**TASK INSTRUCTIONS:** From the listing below, set down exactly the lines between the one holding "means for the dismissal of a student" and the one holding "study with us you will find that our repu", inclusive. No other line is wanted.
————
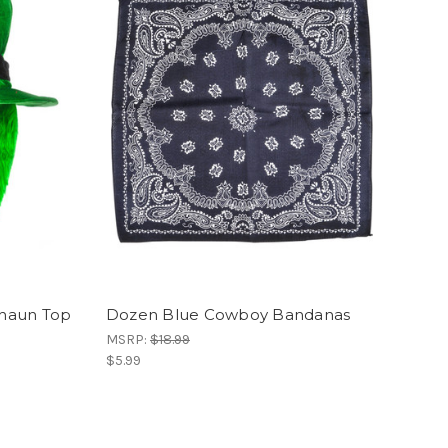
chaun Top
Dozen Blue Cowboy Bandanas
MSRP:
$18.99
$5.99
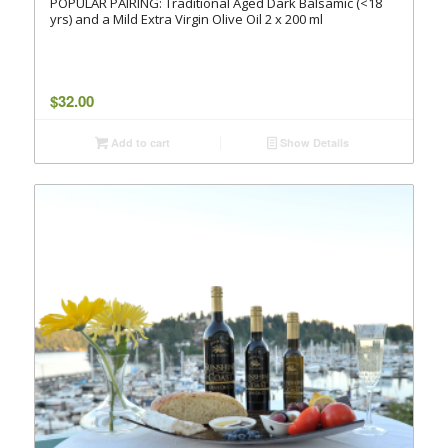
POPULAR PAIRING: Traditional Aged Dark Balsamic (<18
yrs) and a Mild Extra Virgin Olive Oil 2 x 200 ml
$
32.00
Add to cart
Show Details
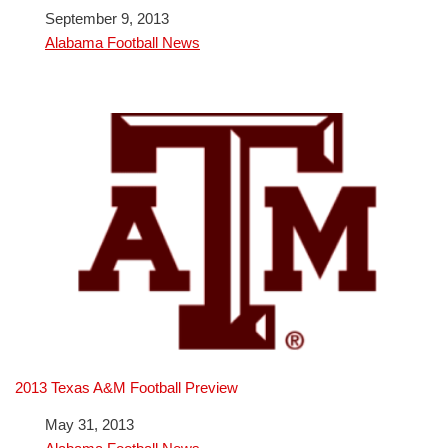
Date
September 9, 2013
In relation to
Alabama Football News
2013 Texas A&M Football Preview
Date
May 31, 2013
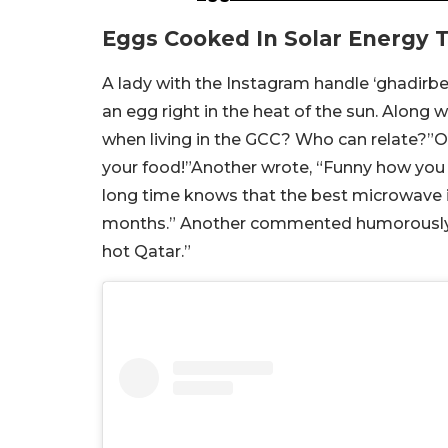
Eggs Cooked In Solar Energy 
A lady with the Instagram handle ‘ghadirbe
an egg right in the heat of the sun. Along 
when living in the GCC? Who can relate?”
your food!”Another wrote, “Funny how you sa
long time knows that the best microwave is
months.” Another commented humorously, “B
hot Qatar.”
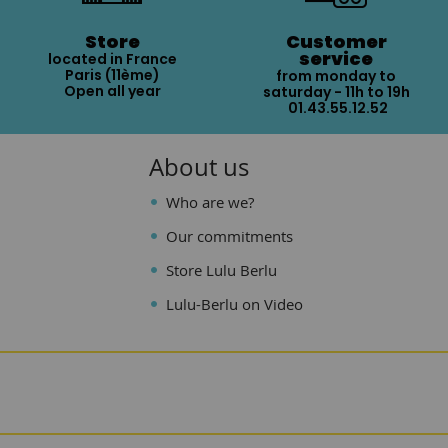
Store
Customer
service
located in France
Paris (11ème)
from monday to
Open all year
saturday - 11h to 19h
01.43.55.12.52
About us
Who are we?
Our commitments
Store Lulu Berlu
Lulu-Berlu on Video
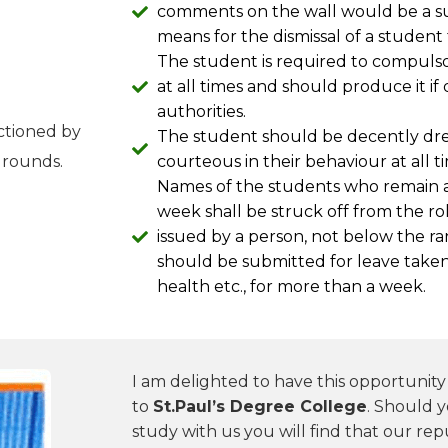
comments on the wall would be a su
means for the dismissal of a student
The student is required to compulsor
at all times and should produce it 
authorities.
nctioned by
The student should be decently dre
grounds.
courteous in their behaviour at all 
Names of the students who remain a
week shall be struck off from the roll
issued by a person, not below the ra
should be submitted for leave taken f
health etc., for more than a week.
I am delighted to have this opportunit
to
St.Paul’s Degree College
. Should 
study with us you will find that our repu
————
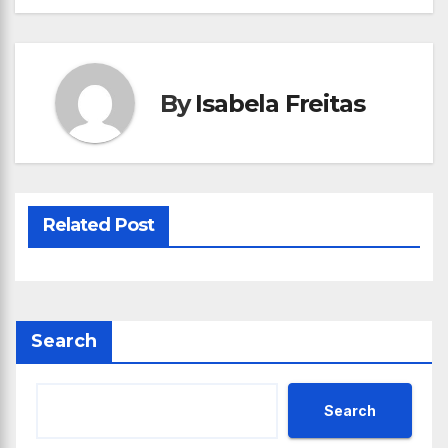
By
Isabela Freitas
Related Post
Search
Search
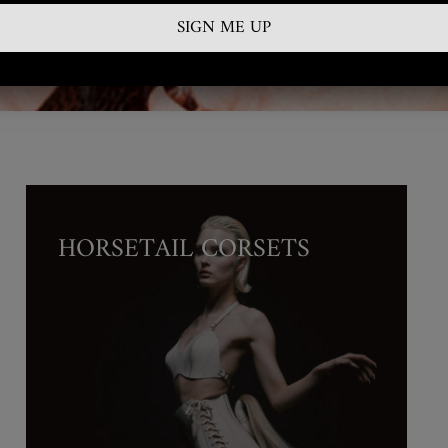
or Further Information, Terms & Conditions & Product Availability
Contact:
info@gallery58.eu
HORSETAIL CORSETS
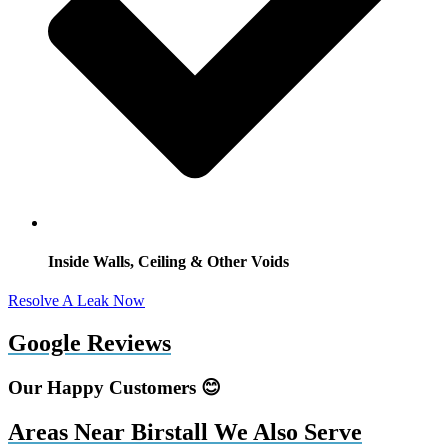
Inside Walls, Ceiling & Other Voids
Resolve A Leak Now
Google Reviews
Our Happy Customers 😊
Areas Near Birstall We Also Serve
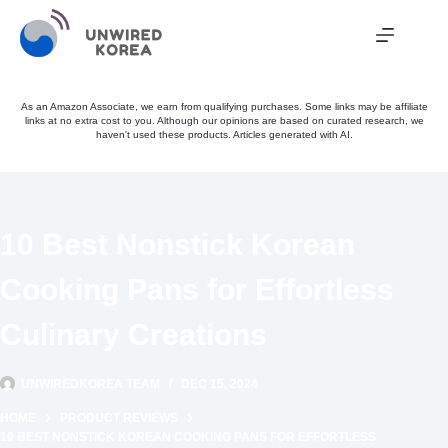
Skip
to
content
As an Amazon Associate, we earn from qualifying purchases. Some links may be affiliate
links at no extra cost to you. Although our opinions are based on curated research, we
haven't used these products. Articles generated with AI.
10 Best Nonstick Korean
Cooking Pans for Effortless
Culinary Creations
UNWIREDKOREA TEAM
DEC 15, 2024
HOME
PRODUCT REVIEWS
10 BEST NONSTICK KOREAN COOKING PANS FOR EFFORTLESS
————
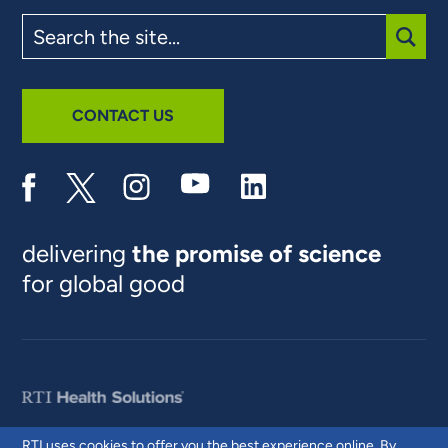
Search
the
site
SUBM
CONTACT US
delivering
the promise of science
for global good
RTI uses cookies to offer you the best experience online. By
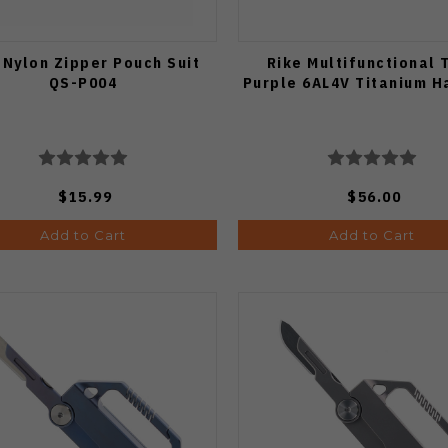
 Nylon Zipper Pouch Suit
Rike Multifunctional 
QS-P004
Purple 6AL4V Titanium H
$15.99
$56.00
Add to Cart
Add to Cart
————
**ANSWER:**
means for the dismissal of a student
The student is required to compulsor
at all times and should produce it 
authorities.
nctioned by
The student should be decently dre
grounds.
courteous in their behaviour at all 
Names of the students who remain a
week shall be struck off from the roll
issued by a person, not below the ra
should be submitted for leave taken f
health etc., for more than a week.
I am delighted to have this opportunit
to
St.Paul’s Degree College
. Should 
study with us you will find that our repu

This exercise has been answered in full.